**Work instructions**.
A complete answer includes every line below with the word "Help".

_ _ _ _

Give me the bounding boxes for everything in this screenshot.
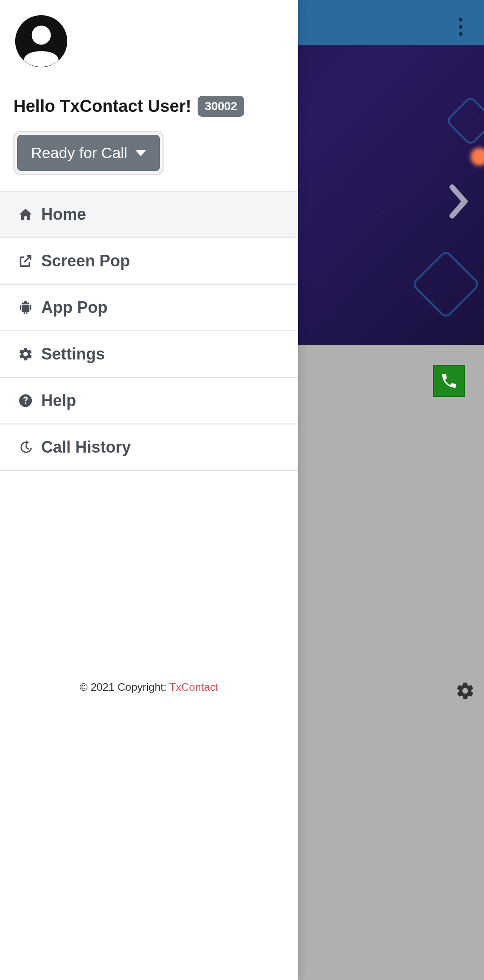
menu-item-label: Help: [41, 391, 76, 410]
user-circle-icon: [13, 13, 69, 69]
android-icon: [18, 300, 33, 315]
kebab-menu-icon[interactable]: [459, 18, 462, 36]
copyright-text: © 2021 Copyright:: [80, 681, 169, 693]
gear-icon: [18, 347, 33, 362]
status-dropdown[interactable]: Ready for Call: [17, 135, 160, 171]
drawer-menu: Home Screen Pop App Pop Settings Help Ca…: [0, 191, 298, 471]
chevron-down-icon: [135, 150, 146, 156]
question-circle-icon: [18, 393, 33, 408]
home-icon: [18, 207, 33, 222]
menu-item-help[interactable]: Help: [0, 378, 298, 424]
floating-settings-button[interactable]: [455, 681, 475, 702]
menu-item-label: Call History: [41, 438, 131, 457]
avatar[interactable]: [13, 13, 69, 69]
carousel-next-icon[interactable]: [448, 184, 471, 221]
history-icon: [18, 440, 33, 455]
menu-item-settings[interactable]: Settings: [0, 331, 298, 378]
menu-item-screen-pop[interactable]: Screen Pop: [0, 238, 298, 285]
menu-item-label: App Pop: [41, 298, 108, 317]
menu-item-label: Settings: [41, 345, 105, 364]
menu-item-call-history[interactable]: Call History: [0, 424, 298, 471]
svg-point-1: [32, 26, 51, 45]
phone-icon: [440, 372, 458, 390]
user-id-badge: 30002: [198, 96, 244, 117]
menu-item-home[interactable]: Home: [0, 192, 298, 238]
greeting-text: Hello TxContact User!: [13, 97, 191, 116]
menu-item-label: Screen Pop: [41, 252, 130, 270]
external-link-icon: [18, 253, 33, 269]
menu-item-label: Home: [41, 205, 86, 224]
drawer-footer: © 2021 Copyright: TxContact: [0, 668, 298, 980]
navigation-drawer: Hello TxContact User! 30002 Ready for Ca…: [0, 0, 298, 980]
menu-item-app-pop[interactable]: App Pop: [0, 285, 298, 331]
drawer-header: Hello TxContact User! 30002 Ready for Ca…: [0, 0, 298, 191]
brand-link[interactable]: TxContact: [169, 681, 218, 693]
status-dropdown-label: Ready for Call: [31, 144, 127, 162]
call-button[interactable]: [433, 365, 465, 397]
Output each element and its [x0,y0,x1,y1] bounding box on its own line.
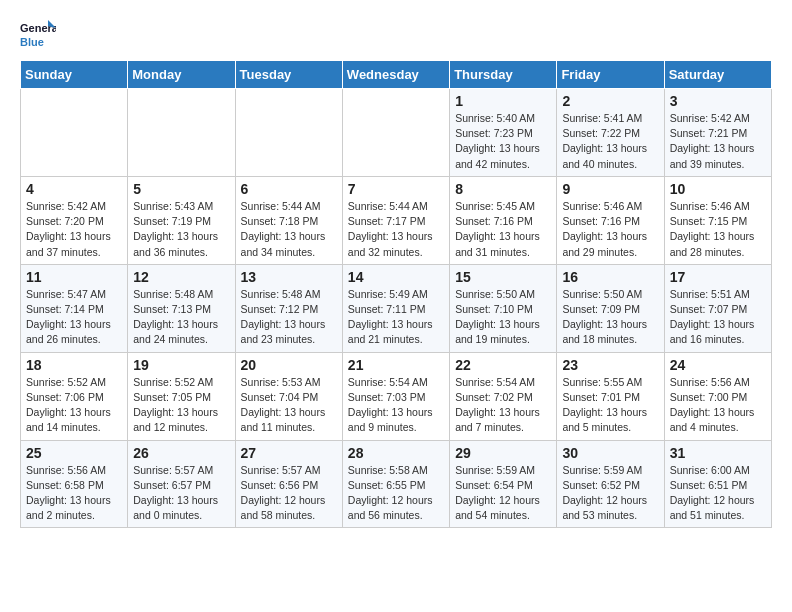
logo: General Blue [20,16,56,52]
week-row-1: 1Sunrise: 5:40 AM Sunset: 7:23 PM Daylig… [21,89,772,177]
day-number: 11 [26,269,122,285]
week-row-2: 4Sunrise: 5:42 AM Sunset: 7:20 PM Daylig… [21,176,772,264]
day-number: 29 [455,445,551,461]
calendar-cell: 10Sunrise: 5:46 AM Sunset: 7:15 PM Dayli… [664,176,771,264]
day-detail: Sunrise: 5:51 AM Sunset: 7:07 PM Dayligh… [670,287,766,348]
day-detail: Sunrise: 5:46 AM Sunset: 7:15 PM Dayligh… [670,199,766,260]
day-detail: Sunrise: 5:56 AM Sunset: 6:58 PM Dayligh… [26,463,122,524]
weekday-header-sunday: Sunday [21,61,128,89]
calendar-cell: 11Sunrise: 5:47 AM Sunset: 7:14 PM Dayli… [21,264,128,352]
day-number: 13 [241,269,337,285]
day-number: 16 [562,269,658,285]
day-detail: Sunrise: 5:43 AM Sunset: 7:19 PM Dayligh… [133,199,229,260]
day-detail: Sunrise: 5:41 AM Sunset: 7:22 PM Dayligh… [562,111,658,172]
day-number: 28 [348,445,444,461]
calendar-cell: 6Sunrise: 5:44 AM Sunset: 7:18 PM Daylig… [235,176,342,264]
calendar-cell: 3Sunrise: 5:42 AM Sunset: 7:21 PM Daylig… [664,89,771,177]
day-number: 14 [348,269,444,285]
day-detail: Sunrise: 5:58 AM Sunset: 6:55 PM Dayligh… [348,463,444,524]
weekday-header-tuesday: Tuesday [235,61,342,89]
day-number: 6 [241,181,337,197]
day-detail: Sunrise: 5:56 AM Sunset: 7:00 PM Dayligh… [670,375,766,436]
calendar-cell: 15Sunrise: 5:50 AM Sunset: 7:10 PM Dayli… [450,264,557,352]
day-detail: Sunrise: 5:42 AM Sunset: 7:21 PM Dayligh… [670,111,766,172]
calendar-table: SundayMondayTuesdayWednesdayThursdayFrid… [20,60,772,528]
day-number: 21 [348,357,444,373]
calendar-cell: 31Sunrise: 6:00 AM Sunset: 6:51 PM Dayli… [664,440,771,528]
day-number: 1 [455,93,551,109]
calendar-cell: 4Sunrise: 5:42 AM Sunset: 7:20 PM Daylig… [21,176,128,264]
day-detail: Sunrise: 5:45 AM Sunset: 7:16 PM Dayligh… [455,199,551,260]
day-number: 22 [455,357,551,373]
day-detail: Sunrise: 5:47 AM Sunset: 7:14 PM Dayligh… [26,287,122,348]
day-number: 26 [133,445,229,461]
page-header: General Blue [20,16,772,52]
calendar-cell: 9Sunrise: 5:46 AM Sunset: 7:16 PM Daylig… [557,176,664,264]
calendar-cell: 5Sunrise: 5:43 AM Sunset: 7:19 PM Daylig… [128,176,235,264]
logo-svg: General Blue [20,16,56,52]
day-number: 23 [562,357,658,373]
calendar-cell: 25Sunrise: 5:56 AM Sunset: 6:58 PM Dayli… [21,440,128,528]
calendar-cell: 20Sunrise: 5:53 AM Sunset: 7:04 PM Dayli… [235,352,342,440]
calendar-cell: 8Sunrise: 5:45 AM Sunset: 7:16 PM Daylig… [450,176,557,264]
svg-text:Blue: Blue [20,36,44,48]
day-detail: Sunrise: 5:50 AM Sunset: 7:10 PM Dayligh… [455,287,551,348]
day-number: 24 [670,357,766,373]
week-row-3: 11Sunrise: 5:47 AM Sunset: 7:14 PM Dayli… [21,264,772,352]
weekday-header-thursday: Thursday [450,61,557,89]
day-number: 9 [562,181,658,197]
day-detail: Sunrise: 5:59 AM Sunset: 6:54 PM Dayligh… [455,463,551,524]
day-number: 31 [670,445,766,461]
calendar-cell [235,89,342,177]
calendar-cell: 22Sunrise: 5:54 AM Sunset: 7:02 PM Dayli… [450,352,557,440]
calendar-cell: 1Sunrise: 5:40 AM Sunset: 7:23 PM Daylig… [450,89,557,177]
day-number: 15 [455,269,551,285]
week-row-5: 25Sunrise: 5:56 AM Sunset: 6:58 PM Dayli… [21,440,772,528]
day-number: 3 [670,93,766,109]
calendar-cell: 14Sunrise: 5:49 AM Sunset: 7:11 PM Dayli… [342,264,449,352]
day-number: 19 [133,357,229,373]
calendar-cell: 23Sunrise: 5:55 AM Sunset: 7:01 PM Dayli… [557,352,664,440]
day-detail: Sunrise: 5:40 AM Sunset: 7:23 PM Dayligh… [455,111,551,172]
day-detail: Sunrise: 6:00 AM Sunset: 6:51 PM Dayligh… [670,463,766,524]
day-detail: Sunrise: 5:49 AM Sunset: 7:11 PM Dayligh… [348,287,444,348]
calendar-cell [342,89,449,177]
calendar-cell [21,89,128,177]
calendar-cell: 12Sunrise: 5:48 AM Sunset: 7:13 PM Dayli… [128,264,235,352]
calendar-cell: 27Sunrise: 5:57 AM Sunset: 6:56 PM Dayli… [235,440,342,528]
weekday-header-row: SundayMondayTuesdayWednesdayThursdayFrid… [21,61,772,89]
day-detail: Sunrise: 5:57 AM Sunset: 6:57 PM Dayligh… [133,463,229,524]
calendar-cell: 2Sunrise: 5:41 AM Sunset: 7:22 PM Daylig… [557,89,664,177]
calendar-cell: 16Sunrise: 5:50 AM Sunset: 7:09 PM Dayli… [557,264,664,352]
weekday-header-friday: Friday [557,61,664,89]
day-detail: Sunrise: 5:54 AM Sunset: 7:02 PM Dayligh… [455,375,551,436]
day-number: 2 [562,93,658,109]
calendar-cell: 26Sunrise: 5:57 AM Sunset: 6:57 PM Dayli… [128,440,235,528]
day-detail: Sunrise: 5:59 AM Sunset: 6:52 PM Dayligh… [562,463,658,524]
calendar-cell: 18Sunrise: 5:52 AM Sunset: 7:06 PM Dayli… [21,352,128,440]
day-detail: Sunrise: 5:48 AM Sunset: 7:13 PM Dayligh… [133,287,229,348]
calendar-cell: 28Sunrise: 5:58 AM Sunset: 6:55 PM Dayli… [342,440,449,528]
day-number: 7 [348,181,444,197]
day-detail: Sunrise: 5:50 AM Sunset: 7:09 PM Dayligh… [562,287,658,348]
calendar-cell: 7Sunrise: 5:44 AM Sunset: 7:17 PM Daylig… [342,176,449,264]
day-number: 18 [26,357,122,373]
day-number: 27 [241,445,337,461]
day-detail: Sunrise: 5:53 AM Sunset: 7:04 PM Dayligh… [241,375,337,436]
day-detail: Sunrise: 5:54 AM Sunset: 7:03 PM Dayligh… [348,375,444,436]
calendar-cell [128,89,235,177]
day-detail: Sunrise: 5:42 AM Sunset: 7:20 PM Dayligh… [26,199,122,260]
calendar-cell: 13Sunrise: 5:48 AM Sunset: 7:12 PM Dayli… [235,264,342,352]
calendar-cell: 19Sunrise: 5:52 AM Sunset: 7:05 PM Dayli… [128,352,235,440]
calendar-cell: 21Sunrise: 5:54 AM Sunset: 7:03 PM Dayli… [342,352,449,440]
weekday-header-wednesday: Wednesday [342,61,449,89]
day-number: 4 [26,181,122,197]
calendar-cell: 24Sunrise: 5:56 AM Sunset: 7:00 PM Dayli… [664,352,771,440]
day-detail: Sunrise: 5:55 AM Sunset: 7:01 PM Dayligh… [562,375,658,436]
calendar-cell: 17Sunrise: 5:51 AM Sunset: 7:07 PM Dayli… [664,264,771,352]
day-number: 30 [562,445,658,461]
day-detail: Sunrise: 5:44 AM Sunset: 7:17 PM Dayligh… [348,199,444,260]
day-number: 10 [670,181,766,197]
weekday-header-saturday: Saturday [664,61,771,89]
day-detail: Sunrise: 5:48 AM Sunset: 7:12 PM Dayligh… [241,287,337,348]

_ _ _ _

**Response for this exercise**.
menu-item-label: Help: [41, 391, 76, 410]
drawer-menu: Home Screen Pop App Pop Settings Help Ca…: [0, 191, 298, 471]
menu-item-help[interactable]: Help: [0, 378, 298, 424]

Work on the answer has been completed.